Getting away with being small
Despite their success, A Thinking Ape remains a relatively lean outfit. “Within the gaming industry, especially for our impact and our revenue, we’re very small,” Warsaba says.
But staying small can actually be a big advantage. It lets ATA take risks, experimenting with ideas that other, larger game companies wouldn’t. And it means being OK with failure—learning from it.
“One of the problems with mobile games, and gaming in general, is that if you have a big hit then people will hire up to match that revenue,” Warsaba says. “And then their next game has to be as big or bigger than their last game. We’d rather stay small and be able to swing for the fences.”
Coping with running multiple titles in such a small team means giving individuals more responsibility and ownership than they’d get elsewhere. Early on, Warsaba worked on Casino X, leading both the engineering and product side—dealing with game design, social systems, data metric analysis, and UA campaigns.
“That was a lot of just, ‘Well there’s no one else to do it—I’ll do it,’” Warsaba says. “And ATA’s the sort of place where they give you the autonomy to be able to flex those muscles.”

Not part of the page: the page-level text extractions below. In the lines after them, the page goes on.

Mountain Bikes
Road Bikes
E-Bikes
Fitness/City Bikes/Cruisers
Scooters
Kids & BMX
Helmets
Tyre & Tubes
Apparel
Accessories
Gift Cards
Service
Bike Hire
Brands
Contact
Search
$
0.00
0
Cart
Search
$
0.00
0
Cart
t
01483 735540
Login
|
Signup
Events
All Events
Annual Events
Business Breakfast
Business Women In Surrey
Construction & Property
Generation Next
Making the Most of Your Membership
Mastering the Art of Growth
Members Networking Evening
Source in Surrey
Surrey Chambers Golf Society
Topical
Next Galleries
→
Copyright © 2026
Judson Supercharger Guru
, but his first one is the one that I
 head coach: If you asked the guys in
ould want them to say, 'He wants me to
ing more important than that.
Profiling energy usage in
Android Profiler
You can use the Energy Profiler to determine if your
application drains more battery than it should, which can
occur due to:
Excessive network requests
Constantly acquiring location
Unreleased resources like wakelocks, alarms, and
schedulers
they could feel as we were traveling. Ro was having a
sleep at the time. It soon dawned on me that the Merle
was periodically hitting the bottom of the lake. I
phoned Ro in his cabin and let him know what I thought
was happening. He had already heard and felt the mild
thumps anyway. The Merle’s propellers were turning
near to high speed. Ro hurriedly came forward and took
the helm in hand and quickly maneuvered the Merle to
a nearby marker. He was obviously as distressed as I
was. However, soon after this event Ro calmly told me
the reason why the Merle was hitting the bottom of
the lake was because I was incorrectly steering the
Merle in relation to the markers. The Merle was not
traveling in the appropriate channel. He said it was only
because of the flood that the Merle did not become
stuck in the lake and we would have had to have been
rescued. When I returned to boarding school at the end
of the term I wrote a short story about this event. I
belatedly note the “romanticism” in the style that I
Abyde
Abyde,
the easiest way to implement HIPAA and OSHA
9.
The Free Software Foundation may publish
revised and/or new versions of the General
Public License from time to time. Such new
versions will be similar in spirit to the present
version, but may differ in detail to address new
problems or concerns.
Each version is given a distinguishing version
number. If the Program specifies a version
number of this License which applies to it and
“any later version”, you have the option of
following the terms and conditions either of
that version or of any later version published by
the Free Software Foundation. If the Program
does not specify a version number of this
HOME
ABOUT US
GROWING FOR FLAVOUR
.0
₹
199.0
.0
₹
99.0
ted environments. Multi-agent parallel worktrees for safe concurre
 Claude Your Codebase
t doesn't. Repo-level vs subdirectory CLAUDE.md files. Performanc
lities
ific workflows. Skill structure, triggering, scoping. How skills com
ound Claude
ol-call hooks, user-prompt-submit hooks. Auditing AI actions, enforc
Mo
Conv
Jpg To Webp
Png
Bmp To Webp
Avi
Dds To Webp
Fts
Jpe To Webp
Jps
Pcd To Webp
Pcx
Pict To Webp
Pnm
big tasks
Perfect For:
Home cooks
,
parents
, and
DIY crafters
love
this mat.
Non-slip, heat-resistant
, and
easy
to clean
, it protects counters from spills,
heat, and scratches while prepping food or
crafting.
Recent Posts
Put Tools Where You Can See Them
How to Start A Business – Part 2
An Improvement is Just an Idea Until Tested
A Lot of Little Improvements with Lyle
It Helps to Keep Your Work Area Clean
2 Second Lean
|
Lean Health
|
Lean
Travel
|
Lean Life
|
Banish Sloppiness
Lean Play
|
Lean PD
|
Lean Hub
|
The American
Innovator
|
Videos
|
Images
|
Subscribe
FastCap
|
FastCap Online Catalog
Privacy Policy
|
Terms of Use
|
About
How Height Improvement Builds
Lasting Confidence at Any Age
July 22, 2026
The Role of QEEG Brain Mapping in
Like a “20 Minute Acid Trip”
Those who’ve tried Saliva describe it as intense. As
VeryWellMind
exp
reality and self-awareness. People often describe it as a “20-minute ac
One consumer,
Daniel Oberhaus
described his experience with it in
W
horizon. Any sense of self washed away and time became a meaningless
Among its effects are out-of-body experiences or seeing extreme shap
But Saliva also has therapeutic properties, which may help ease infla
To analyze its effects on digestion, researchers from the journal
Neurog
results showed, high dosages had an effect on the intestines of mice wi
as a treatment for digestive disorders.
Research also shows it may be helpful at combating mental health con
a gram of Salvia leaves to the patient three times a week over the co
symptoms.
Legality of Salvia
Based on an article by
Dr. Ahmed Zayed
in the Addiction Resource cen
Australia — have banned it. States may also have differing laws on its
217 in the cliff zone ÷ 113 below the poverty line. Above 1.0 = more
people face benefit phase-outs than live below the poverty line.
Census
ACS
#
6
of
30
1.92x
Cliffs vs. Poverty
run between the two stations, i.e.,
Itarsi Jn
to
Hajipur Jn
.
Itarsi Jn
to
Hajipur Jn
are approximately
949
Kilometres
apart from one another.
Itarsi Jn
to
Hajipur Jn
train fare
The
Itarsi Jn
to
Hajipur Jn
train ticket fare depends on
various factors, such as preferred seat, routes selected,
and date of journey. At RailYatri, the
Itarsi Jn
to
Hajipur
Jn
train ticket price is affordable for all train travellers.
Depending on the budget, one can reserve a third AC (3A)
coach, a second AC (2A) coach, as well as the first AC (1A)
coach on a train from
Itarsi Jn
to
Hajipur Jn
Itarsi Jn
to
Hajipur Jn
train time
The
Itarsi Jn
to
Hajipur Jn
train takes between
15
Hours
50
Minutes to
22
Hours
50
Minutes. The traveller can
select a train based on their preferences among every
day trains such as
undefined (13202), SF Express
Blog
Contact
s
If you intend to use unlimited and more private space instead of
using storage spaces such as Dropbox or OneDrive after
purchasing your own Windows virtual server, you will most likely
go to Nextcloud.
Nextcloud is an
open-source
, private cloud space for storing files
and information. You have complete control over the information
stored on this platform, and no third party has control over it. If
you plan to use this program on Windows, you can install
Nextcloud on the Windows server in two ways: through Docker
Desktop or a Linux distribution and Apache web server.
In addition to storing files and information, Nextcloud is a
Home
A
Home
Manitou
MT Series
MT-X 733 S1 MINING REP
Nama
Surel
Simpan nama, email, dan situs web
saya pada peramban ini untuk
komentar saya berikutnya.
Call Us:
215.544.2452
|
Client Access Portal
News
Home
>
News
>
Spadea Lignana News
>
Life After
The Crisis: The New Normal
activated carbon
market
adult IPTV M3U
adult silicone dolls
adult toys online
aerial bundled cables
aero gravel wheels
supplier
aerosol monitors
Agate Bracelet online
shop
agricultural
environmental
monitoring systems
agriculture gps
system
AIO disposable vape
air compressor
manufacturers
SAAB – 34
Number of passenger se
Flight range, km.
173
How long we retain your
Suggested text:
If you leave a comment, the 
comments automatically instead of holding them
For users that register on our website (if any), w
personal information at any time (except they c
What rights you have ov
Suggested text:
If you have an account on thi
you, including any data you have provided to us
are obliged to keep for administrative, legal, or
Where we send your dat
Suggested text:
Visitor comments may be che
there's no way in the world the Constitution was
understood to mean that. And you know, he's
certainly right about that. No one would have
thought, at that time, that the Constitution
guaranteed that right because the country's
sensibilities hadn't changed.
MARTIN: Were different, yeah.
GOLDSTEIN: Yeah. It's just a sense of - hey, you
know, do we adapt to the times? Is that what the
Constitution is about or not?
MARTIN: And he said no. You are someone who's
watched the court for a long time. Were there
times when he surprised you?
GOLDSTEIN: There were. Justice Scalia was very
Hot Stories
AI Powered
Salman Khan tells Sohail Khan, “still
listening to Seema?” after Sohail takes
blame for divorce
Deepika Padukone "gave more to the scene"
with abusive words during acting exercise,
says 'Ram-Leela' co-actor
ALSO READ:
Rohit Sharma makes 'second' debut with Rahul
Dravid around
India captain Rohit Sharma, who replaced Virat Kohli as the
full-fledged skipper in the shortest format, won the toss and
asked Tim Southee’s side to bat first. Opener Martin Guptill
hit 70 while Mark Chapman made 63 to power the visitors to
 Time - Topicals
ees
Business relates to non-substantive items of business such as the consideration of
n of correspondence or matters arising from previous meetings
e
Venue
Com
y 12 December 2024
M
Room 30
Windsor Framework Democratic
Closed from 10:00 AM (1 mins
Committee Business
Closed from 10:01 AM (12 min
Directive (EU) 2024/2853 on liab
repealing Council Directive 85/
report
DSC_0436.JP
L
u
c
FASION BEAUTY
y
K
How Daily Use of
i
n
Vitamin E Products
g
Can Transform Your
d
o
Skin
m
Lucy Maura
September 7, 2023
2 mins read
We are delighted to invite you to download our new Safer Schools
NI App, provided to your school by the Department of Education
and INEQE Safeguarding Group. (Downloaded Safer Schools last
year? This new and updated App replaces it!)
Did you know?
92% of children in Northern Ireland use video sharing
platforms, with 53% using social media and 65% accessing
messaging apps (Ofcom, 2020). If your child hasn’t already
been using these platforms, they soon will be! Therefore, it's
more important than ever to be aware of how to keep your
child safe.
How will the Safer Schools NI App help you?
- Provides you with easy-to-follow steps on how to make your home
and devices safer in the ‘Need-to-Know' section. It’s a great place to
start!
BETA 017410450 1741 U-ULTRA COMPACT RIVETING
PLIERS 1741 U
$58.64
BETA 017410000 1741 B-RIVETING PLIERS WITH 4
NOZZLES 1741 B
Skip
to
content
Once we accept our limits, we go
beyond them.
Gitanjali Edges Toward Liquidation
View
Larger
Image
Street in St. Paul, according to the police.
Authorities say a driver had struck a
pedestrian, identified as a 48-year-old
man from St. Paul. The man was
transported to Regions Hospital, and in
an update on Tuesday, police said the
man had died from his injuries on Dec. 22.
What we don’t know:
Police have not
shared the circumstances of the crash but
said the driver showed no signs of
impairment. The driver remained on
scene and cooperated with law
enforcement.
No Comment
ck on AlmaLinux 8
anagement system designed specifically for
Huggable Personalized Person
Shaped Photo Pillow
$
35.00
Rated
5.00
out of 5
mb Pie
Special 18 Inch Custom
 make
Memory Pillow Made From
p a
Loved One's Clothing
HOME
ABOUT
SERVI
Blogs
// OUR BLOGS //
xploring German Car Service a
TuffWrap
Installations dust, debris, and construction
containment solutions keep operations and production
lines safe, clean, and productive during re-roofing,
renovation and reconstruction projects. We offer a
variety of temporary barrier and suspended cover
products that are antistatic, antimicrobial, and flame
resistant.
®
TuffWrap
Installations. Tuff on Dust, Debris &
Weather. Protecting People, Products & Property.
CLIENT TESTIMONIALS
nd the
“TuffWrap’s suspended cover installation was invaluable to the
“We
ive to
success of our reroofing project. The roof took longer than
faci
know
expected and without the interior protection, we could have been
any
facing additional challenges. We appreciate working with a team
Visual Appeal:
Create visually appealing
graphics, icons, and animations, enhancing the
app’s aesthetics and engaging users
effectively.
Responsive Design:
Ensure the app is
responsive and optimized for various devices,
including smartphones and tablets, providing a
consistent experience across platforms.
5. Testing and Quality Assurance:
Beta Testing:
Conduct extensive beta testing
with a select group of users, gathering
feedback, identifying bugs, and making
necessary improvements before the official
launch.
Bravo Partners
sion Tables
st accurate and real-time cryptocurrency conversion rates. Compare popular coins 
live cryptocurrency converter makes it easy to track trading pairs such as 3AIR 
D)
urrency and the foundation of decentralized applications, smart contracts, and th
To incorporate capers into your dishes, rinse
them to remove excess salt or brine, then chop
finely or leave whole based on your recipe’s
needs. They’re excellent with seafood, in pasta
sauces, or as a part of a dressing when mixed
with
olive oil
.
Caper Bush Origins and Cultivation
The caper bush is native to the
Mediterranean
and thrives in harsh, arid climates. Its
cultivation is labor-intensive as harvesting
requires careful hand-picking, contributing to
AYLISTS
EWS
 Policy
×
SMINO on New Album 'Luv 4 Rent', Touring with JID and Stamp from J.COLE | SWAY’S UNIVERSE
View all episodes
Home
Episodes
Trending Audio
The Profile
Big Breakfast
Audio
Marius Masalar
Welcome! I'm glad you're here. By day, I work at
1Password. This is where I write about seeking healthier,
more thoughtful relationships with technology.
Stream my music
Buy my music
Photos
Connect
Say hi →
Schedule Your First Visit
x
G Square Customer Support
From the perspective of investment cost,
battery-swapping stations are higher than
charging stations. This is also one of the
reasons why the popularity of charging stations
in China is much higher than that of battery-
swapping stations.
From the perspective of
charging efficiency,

“The biggest thing that I learned was…there’s nothing that isn’t your job,” he adds. “And that sort of mentality is really good for amplifying and accelerating both your learning and your own growth internally.”
Thinking to the future
A Thinking Ape’s focus right now is building further success with Party in My Dorm and Kingdoms of Heckfire, both of which continue to grow.
A new project is also about to start in earnest, but Warsaba couldn’t share any details. “I can’t even fake-share stuff with you for that,” he says. “We don’t know what it’s going to be yet.”
As for the long-term, the studio would love to be a sort of mobile Disney, says Warsaba, able to leverage their own IP into lots of different areas. For Disney, these extraneous activities all centered around movies, but Warsaba draws a parallel with mobile gaming.
“If Disney started today,” he says, “they wouldn’t start in movies. If they were trying to do the same thing, they would likely start in something like games.”